Uma briga de trânsito em Taguatinga, no Distrito Federal, terminou em cenas de violência registradas por câmeras de segurança

De acordo com o boletim de ocorrência, a psicopedagoga Karla Cristina Pereira foi xingada, arrastada com o carro e agredida com chutes e socos pelo 2º sargento da Polícia Militar, Antônio Haroldo Camelo da Silva.

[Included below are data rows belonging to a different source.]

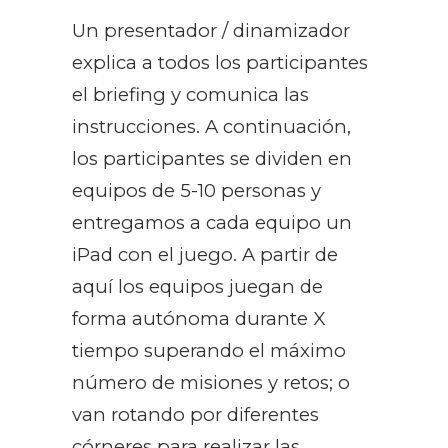
Un presentador / dinamizador
explica a todos los participantes
el briefing y comunica las
instrucciones. A continuación,
los participantes se dividen en
equipos de 5-10 personas y
entregamos a cada equipo un
iPad con el juego. A partir de
aquí los equipos juegan de
forma autónoma durante X
tiempo superando el máximo
número de misiones y retos; o
van rotando por diferentes
córneres para realizar las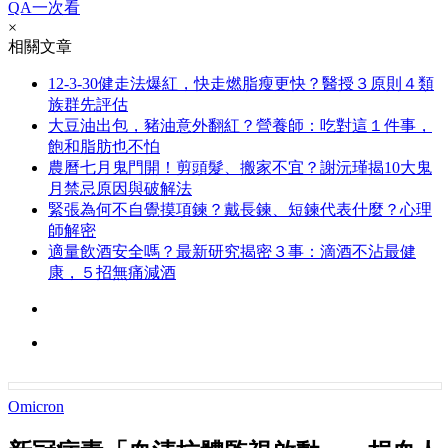
QA一次看
×
相關文章
12-3-30健走法爆紅，快走燃脂瘦更快？醫授３原則４類
族群先評估
大豆油出包，豬油意外翻紅？營養師：吃對這１件事，
飽和脂肪也不怕
農曆七月鬼門開！剪頭髮、搬家不宜？謝沅瑾揭10大鬼
月禁忌原因與破解法
緊張為何不自覺摸項鍊？戴長鍊、短鍊代表什麼？心理
師解密
適量飲酒安全嗎？最新研究揭密３事：滴酒不沾最健
康，５招無痛減酒
Omicron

A Polícia Civil investiga as agressões, enquanto a Corregedoria da PM apura a conduta do militar, que foi afastado das ruas e continua no serviço administrativo.

A briga de trânsito aconteceu no dia 20 de maio, por volta das 13h, em Taguatinga Sul, no Distrito Federal. Segundo os depoimentos:

  • Karla Cristina Pereira contou que precisou parar o carro em uma rua para aguardar outros veículos passarem.
  • O sargento Antônio Haroldo Camelo da Silva parou atrás dela e buzinou.
  • A vítima sinalizou com a mão para que o policial esperasse, mas ele teria saído do carro e iniciado xingamentos como “maluca”, “idiota”, “merda” e “vagabunda”.
  • Segundo Karla, o sargento ainda disse: “tinha que ser mulher ao volante”.

Karla Cristina relatou que sofreu escoriações no cotovelo, lesões na cervical, na região mamária e manchas na coxa esquerda. Ela fez exame de corpo de delito e está afastada do trabalho desde o dia do caso.

“Não passo um dia sem chorar sobre o ocorrido. É uma pessoa que devia estar na rua pra defender a gente. Embora eu tenha tido o rompante de dar um soco no carro, foi injusto. […] Se não fossem os moradores [do prédio], eu teria apanhado muito mais”, disse Karla em entrevista.

A psicopedagoga também contou que, enquanto era empurrada para dentro da garagem, tentou ligar para a polícia.

Em depoimento, Antônio Haroldo afirmou que estava nervoso e não lembra da agressão. Ele disse que Karla iniciou a confusão ao quebrar o vidro do carro dele e que agiu “agiu dentro de sua razão e que não considera ter agido com excesso”.